— Your instructions —
In the entries that follow, how many lines contain "screenshot"? Please reply with only the number.
:: Dataset records ::
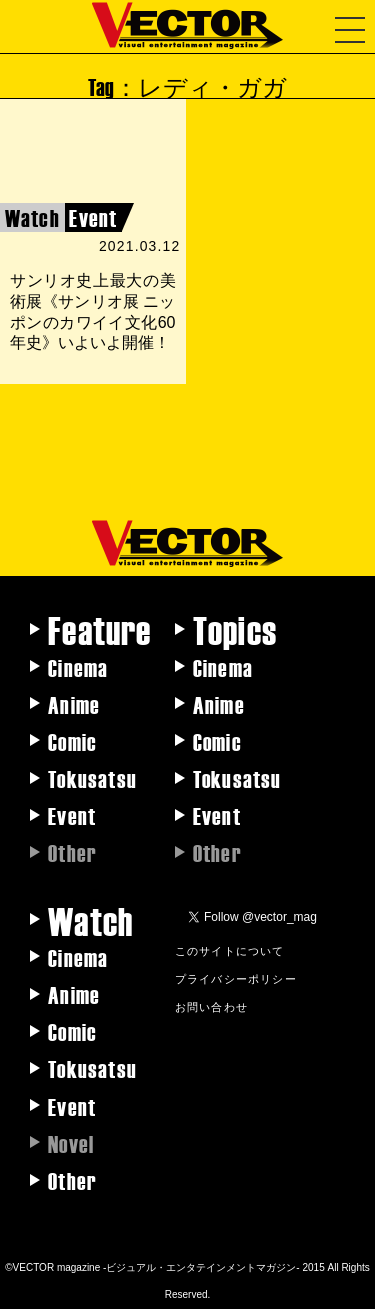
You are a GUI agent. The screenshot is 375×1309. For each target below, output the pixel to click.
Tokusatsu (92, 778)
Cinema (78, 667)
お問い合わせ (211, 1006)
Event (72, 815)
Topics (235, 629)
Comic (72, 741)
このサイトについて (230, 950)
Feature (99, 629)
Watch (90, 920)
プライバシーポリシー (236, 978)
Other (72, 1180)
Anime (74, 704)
:::
:: Dataset records ::
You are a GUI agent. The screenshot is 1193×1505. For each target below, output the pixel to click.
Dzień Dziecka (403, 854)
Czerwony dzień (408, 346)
:::
— Solution to the exercise —
2